How I Succeeded, How I Failed

In my efforts to become a more reflective educator, I’ve been trying to figure out how I succeeded, how I have failed, and more importantly, why. I intended to write one of these blog posts at the end of the school year, but that’s something I failed to do (is that irony?!). I’d actually meant to share this a month ago, but.. <insert excuses here>.

Although the school year is off to a busy start, I’m making a point of reflecting, so below are my summer successes & failures:


Person on top of a sunset-lit mountain with arms outstretched in celebration

Hooray! (Image source)

  • teaching as an adjunct: I have been wanting to teach in higher education for a little while now since I knew it would ensure I am up-to-date on the best practices in my field, and it would give me an opportunity to reach more students, albeit indirectly. I got the chance to teach a graduate level “School-Based Speech Language Pathology” course this summer, and I would say it was a success because I survived (and so did they!). My overall sense from students during the course was that I assigned “too much work,” and while I empathize with this sentiment, it’s a lot of work to be a school-based speech language pathologist, and this was a summer intensive course, so I can live with any negative feedback about the workload. Why I see this opportunity as a success is because I could clearly see how much knowledge each of my students demonstrated and gained throughout their varied projects and assessments. I was so proud & impressed with each one of them (so it sounds to me like that much work paid off)!
  • taking an online course: It was interesting and humbling to be on the student side of things once again. I took a course in Word Finding with Dr. Diane German, who literally wrote the book on word retrieval. She taught me a lot about the subject matter (about which I will get to provide an in-service or two at my school), but she taught me just as much about how to be an effective instructor: she gave thoughtful comments, was reasonable without being a pushover, and she gave diverse resources (e.g. readings and videos).
  • Google Level 2 Certification: I applied to take this back in February, but due to some glitch, I never got my confirmation. After a few unanswered complaint emails, I finally heard back and had a week to complete it…and I succeeded! As an instructor, I was impressed by the range of questions and applications of skills the exam required. I thought it was fair, and dare I say fun?
  • writing guest blogs: Success! Read them here.
  • writing a technology curriculum: Success! I had the privilege of writing the middle school technology curriculum for my school. It was an interesting balance of content knowledge (e.g. What are the parts of a computer?) and skills knowledge (e.g. update a terrible Google Slides presentation to make it more effective), along with a sizeable Digital Citizenship component.

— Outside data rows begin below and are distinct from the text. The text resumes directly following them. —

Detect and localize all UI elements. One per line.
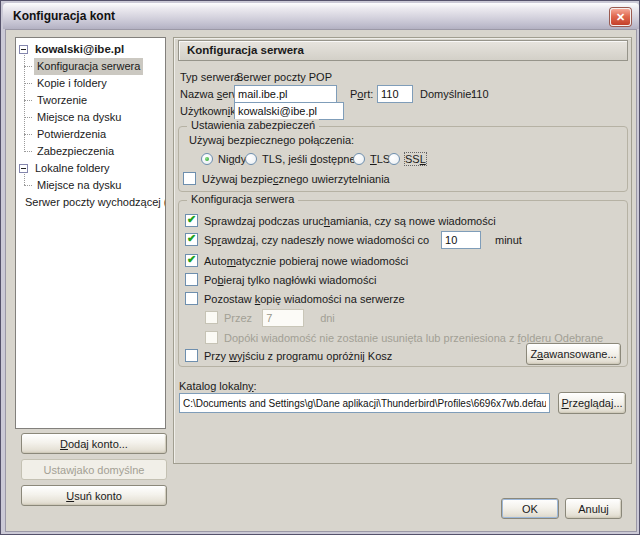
server-settings-panel: Konfiguracja serwera Typ serwera: Serwer…	[173, 37, 632, 464]
tree-branch-icon	[24, 185, 32, 186]
radio-tls-if-available[interactable]: TLS, jeśli dostępne	[245, 152, 356, 166]
title-bar[interactable]: Konfiguracja kont ✕	[3, 3, 639, 29]
ok-button[interactable]: OK	[501, 498, 559, 519]
tree-item-label: Konfiguracja serwera	[34, 58, 143, 75]
tree-item-label: Lokalne foldery	[32, 160, 113, 177]
headers-only-checkbox[interactable]	[185, 273, 198, 286]
leave-for-days-row: Przez dni	[205, 310, 335, 325]
browse-button[interactable]: Przeglądaj...	[558, 392, 626, 414]
security-group-legend: Ustawienia zabezpieczeń	[187, 119, 319, 131]
server-type-label: Typ serwera:	[180, 71, 243, 83]
headers-only-label[interactable]: Pobieraj tylko nagłówki wiadomości	[204, 274, 376, 286]
leave-for-days-input	[262, 309, 304, 327]
leave-copy-checkbox[interactable]	[185, 292, 198, 305]
check-interval-checkbox[interactable]	[185, 233, 198, 246]
tree-item-account-root[interactable]: kowalski@ibe.pl	[16, 41, 165, 58]
remove-account-button[interactable]: Usuń konto	[21, 485, 167, 506]
local-directory-input[interactable]	[179, 393, 550, 413]
tree-item-receipts[interactable]: Potwierdzenia	[16, 126, 165, 143]
radio-ssl-label[interactable]: SSL	[405, 153, 426, 165]
tree-item-label: Miejsce na dysku	[34, 177, 124, 194]
tree-item-label: Potwierdzenia	[34, 126, 109, 143]
days-unit-label: dni	[320, 312, 335, 324]
headers-only-row[interactable]: Pobieraj tylko nagłówki wiadomości	[185, 272, 376, 287]
port-input[interactable]	[377, 85, 413, 103]
check-startup-checkbox[interactable]	[185, 214, 198, 227]
port-label: Port:	[350, 88, 373, 100]
set-default-account-button: Ustaw jako domyślne	[21, 459, 167, 480]
leave-copy-label[interactable]: Pozostaw kopię wiadomości na serwerze	[204, 293, 405, 305]
add-account-button[interactable]: Dodaj konto...	[21, 433, 167, 454]
radio-tls[interactable]: TLS	[353, 152, 390, 166]
interval-minutes-input[interactable]	[441, 231, 481, 249]
empty-trash-label[interactable]: Przy wyjściu z programu opróżnij Kosz	[204, 350, 392, 362]
server-name-input[interactable]	[234, 85, 337, 103]
check-startup-label[interactable]: Sprawdzaj podczas uruchamiania, czy są n…	[204, 215, 496, 227]
tree-item-label: Zabezpieczenia	[34, 143, 117, 160]
tree-item-server-settings[interactable]: Konfiguracja serwera	[16, 58, 165, 75]
tree-item-local-disk-space[interactable]: Miejsce na dysku	[16, 177, 165, 194]
tree-item-label: Tworzenie	[34, 92, 90, 109]
check-interval-label[interactable]: Sprawdzaj, czy nadeszły nowe wiadomości …	[204, 234, 429, 246]
check-startup-row[interactable]: Sprawdzaj podczas uruchamiania, czy są n…	[185, 213, 496, 228]
username-label: Użytkownik:	[180, 105, 239, 117]
window-title: Konfiguracja kont	[13, 3, 115, 29]
radio-tls-if-available-label[interactable]: TLS, jeśli dostępne	[262, 153, 356, 165]
radio-never-icon[interactable]	[201, 153, 213, 165]
leave-copy-row[interactable]: Pozostaw kopię wiadomości na serwerze	[185, 291, 405, 306]
radio-ssl[interactable]: SSL	[388, 152, 426, 166]
cancel-button[interactable]: Anuluj	[565, 498, 622, 519]
secure-auth-checkbox[interactable]	[183, 172, 196, 185]
local-directory-label: Katalog lokalny:	[179, 380, 257, 392]
tree-branch-icon	[24, 134, 32, 135]
advanced-button[interactable]: Zaawansowane...	[526, 343, 621, 365]
radio-tls-if-available-icon[interactable]	[245, 153, 257, 165]
tree-item-disk-space[interactable]: Miejsce na dysku	[16, 109, 165, 126]
leave-for-days-checkbox	[205, 311, 218, 324]
leave-for-days-label: Przez	[224, 312, 252, 324]
tree-item-composition[interactable]: Tworzenie	[16, 92, 165, 109]
server-config-group: Konfiguracja serwera Sprawdzaj podczas u…	[178, 200, 628, 367]
collapse-expander-icon[interactable]	[19, 45, 28, 54]
secure-connection-label: Używaj bezpiecznego połączenia:	[189, 134, 354, 146]
until-deleted-checkbox	[205, 331, 218, 344]
port-default-label: Domyślnie:	[420, 88, 474, 100]
account-settings-dialog: Konfiguracja kont ✕ kowalski@ibe.pl Konf…	[0, 0, 640, 535]
tree-branch-icon	[24, 66, 32, 67]
tree-item-local-folders[interactable]: Lokalne foldery	[16, 160, 165, 177]
close-icon[interactable]: ✕	[610, 8, 631, 26]
server-config-legend: Konfiguracja serwera	[187, 193, 298, 205]
tree-item-label: Serwer poczty wychodzącej (S...	[22, 194, 166, 211]
until-deleted-label: Dopóki wiadomość nie zostanie usunięta l…	[224, 332, 603, 344]
panel-title: Konfiguracja serwera	[178, 40, 628, 61]
secure-auth-label[interactable]: Używaj bezpiecznego uwierzytelniania	[202, 173, 390, 185]
interval-unit-label: minut	[495, 234, 522, 246]
tree-branch-icon	[24, 151, 32, 152]
tree-branch-icon	[24, 83, 32, 84]
tree-item-label: kowalski@ibe.pl	[32, 41, 127, 58]
empty-trash-checkbox[interactable]	[185, 349, 198, 362]
auto-download-row[interactable]: Automatycznie pobieraj nowe wiadomości	[185, 253, 408, 268]
tree-item-copies-folders[interactable]: Kopie i foldery	[16, 75, 165, 92]
radio-ssl-icon[interactable]	[388, 153, 400, 165]
radio-never[interactable]: Nigdy	[201, 152, 246, 166]
auto-download-label[interactable]: Automatycznie pobieraj nowe wiadomości	[204, 255, 408, 267]
empty-trash-row[interactable]: Przy wyjściu z programu opróżnij Kosz	[185, 348, 392, 363]
radio-never-label[interactable]: Nigdy	[218, 153, 246, 165]
auto-download-checkbox[interactable]	[185, 254, 198, 267]
tree-item-smtp-server[interactable]: Serwer poczty wychodzącej (S...	[16, 194, 165, 211]
secure-auth-checkbox-row[interactable]: Używaj bezpiecznego uwierzytelniania	[183, 171, 390, 186]
security-settings-group: Ustawienia zabezpieczeń Używaj bezpieczn…	[178, 126, 628, 192]
tree-item-label: Miejsce na dysku	[34, 109, 124, 126]
check-interval-row[interactable]: Sprawdzaj, czy nadeszły nowe wiadomości …	[185, 232, 522, 247]
radio-tls-icon[interactable]	[353, 153, 365, 165]
tree-item-label: Kopie i foldery	[34, 75, 110, 92]
username-input[interactable]	[234, 102, 344, 120]
collapse-expander-icon[interactable]	[19, 164, 28, 173]
port-default-value: 110	[471, 88, 489, 100]
tree-branch-icon	[24, 117, 32, 118]
tree-branch-icon	[24, 100, 32, 101]
account-tree[interactable]: kowalski@ibe.pl Konfiguracja serwera Kop…	[15, 37, 166, 429]
tree-item-security[interactable]: Zabezpieczenia	[16, 143, 165, 160]
server-type-value: Serwer poczty POP	[236, 71, 332, 83]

In typical Growth Mindset form, I consider all of these failures to be learning opportunities. While it was important for me to understand why I didn’t succeed at the tasks outlined below, I’m using these as motivators to keep trying…

Image Source

Keep at it! (Image Source)

  • writing a book proposal: I failed…and I have no excuses, except for all fo the activities listed below. I have a very clear idea of what I would like my next book to be about, but without clear deadlines, I have not finished writing up my proposal. Therefore, I have now set myself several deadlines in order to complete this task in a more timely fashion.
  • Google Certified Trainer application: I probably could have gotten my materials in on time, but then I noticed that they would be changing the application criteria for the next quarter, and all I would need was my Level 2 Certification. Although I had passed each subject area exam back when that was the route to becoming a Google Educator, I thought it would make more sense to wait another quarter and apply thereafter. Now, I’m excited to apply for the new Google Certified Trainer program. Stay tuned!
  • going to the gym regularly: Complete fail! I should have known– the less regular my schedule, the more difficult it is for me to stick to a reliable workout schedule. In the summer, I tend to walk and bike a lot, but given the heat, I kind of failed at that, too. Can I blame climate change? Maybe. Regardless, my solution to this problem is similar to the book proposal one– now that the school year has started, I both have a more regular schedule, and have my gym times in my calendar, so I’m more likely to actually go!
  • planning for the school year: Complete failure! I will use the excuse of, “Well, there will be some new students, so I don’t quite know what to plan for,” but in all honesty, after the busy summer I had, I knew I would be able to use the two week professional development and preparation time that we get at my school before the students arrive. Plus, I have a new speech language pathologist to work alongside, and our planning sessions have been so fruitful. Two brains are definitely better than one!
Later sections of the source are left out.